Here’s how I use them: After my history and physical I summarize the 4-5 key points of a child’s story in the upper right part of the board. I then generate a small differential diagnosis in the lower right side. In the left upper side I list off what I think we should do. I also use self-scribbled schematics of the upper intestinal tract and colon to illustrate key ideas.
I used to stare patients, talk and use my index finger for ‘air diagrams’. Now I scribble in a way that parents can see. I can see parents thinking as they look, ask questions and process information. While I have no data to support it, I would be very surprised if retention were not improved. White boarding also helps me organize my own head when discussing care with a parent. At the end of the visit I transcribe my brainstorming into my EMR. Here’s my favorite part: I encourage families to photograph the board with their smartphone. They love it.

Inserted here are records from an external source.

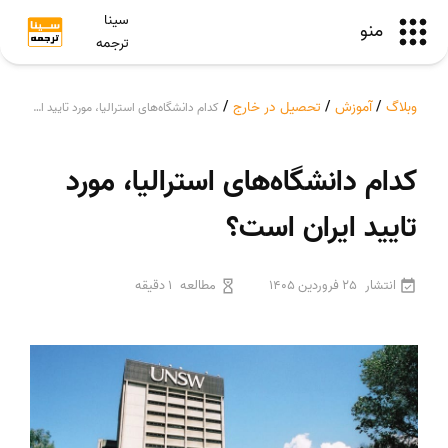
سینا
منو
ترجمه
وبلاگ
/
آموزش
/
تحصیل در خارج
/
کدام دانشگاه‌های استرالیا، مورد تایید ایران است؟
کدام دانشگاه‌های استرالیا، مورد
تایید ایران است؟
انتشار
25 فروردین 1405
مطالعه
1 دقیقه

Perhaps it’s the visual thinking that appeals to patients. Perhaps it’s the perception that I’m spending more time with them. Everybody tells me I look like House M.D. I’ve never seen House.
Carlos Rizo at Innovation Cell has written about how small changes in healthcare can have a big impact. I think he’s right. Here’s an example that was discovered purely by accident (call me the accidental disruptor).
If you’re thinking of doing this in your clinic, spend money on quality boards. My 4×3 Quartet boards are big enough to hold my ideas. And stick with the the traditional ink Expo markers. I find the low odor markers to be a bit dry.